Over the weekend, Indiana’s Republican Governor, Mike Pence, insisted that the new Religious Freedom Restoration Act he signed into law week is just like the federal RFRA, enacted in 1993, and doesn’t permit discrimination cloaked in religion. This same claim–that Indiana’s RFRA and the federal RFRA are identical–is the basis for the conservative outcry that the media has the story wrong, and the Indiana law is merely intended to protect religious rights, rather than allow discrimination, particularly against LGBT people.
In his appearance on ABC’s This Week, Pence maintained that the new law “does not even apply to disputes between private parties unless government action is involved.” He insisted that the statutory language is the same as the federal RFRA, as well as one in Illinois that President Barack Obama supported as a state senator. As PolitiFact noted, though, “Pence is incorrect to say the language is the same.” What’s more, “[p]roponents of this law are pushing the measure as a way that businesses can seek protection ‘for refusing to participate in a homosexual marriage.'”
Unlike the federal RFRA, and state RFRAs in fact modeled on it, the Indiana RFRA appears to permit a religious freedom claim or defense to be used in suits between private parties. Such suits could include claims by, say, a lesbian couple denied service by a baker who refuses to make a cake for a same-sex wedding. The federal RFRA, in contrast, permits suits only when there is government action involved, such as in the Hobby Lobby case, where the plaintiffs challenged a government regulation requiring no-cost coverage of contraception in employer-provided health care plans.

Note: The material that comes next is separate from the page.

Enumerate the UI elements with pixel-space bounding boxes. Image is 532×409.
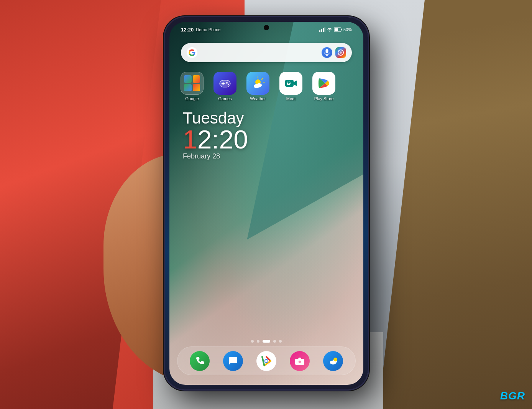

As Micah Schwartzman, Nelson Tebbe, and Robert Tuttle explain at Slate, the entire purpose of the new law was to permit businesses, like caterers and photographers, to refuse service to same-sex couples. After Elane Photography case, in which a photographer in New Mexico was found liable under the state’s anti-discrimination law for refusing to provide services at a same-sex ceremony, states began to see efforts to pass laws like the one Indiana enacted last week:
Compare Indiana’s newly minted RFRA to the one assessed by the court in New Mexico. The Indiana RFRA departs from New Mexico’s RFRA and the federal RFRA—on which many other state laws are modeled. How? Indiana’s RFRA expressly provides that a person can assert a “claim or defense in a judicial or administrative proceeding, regardless of whether the state or any other governmental entity is a party to the proceeding.”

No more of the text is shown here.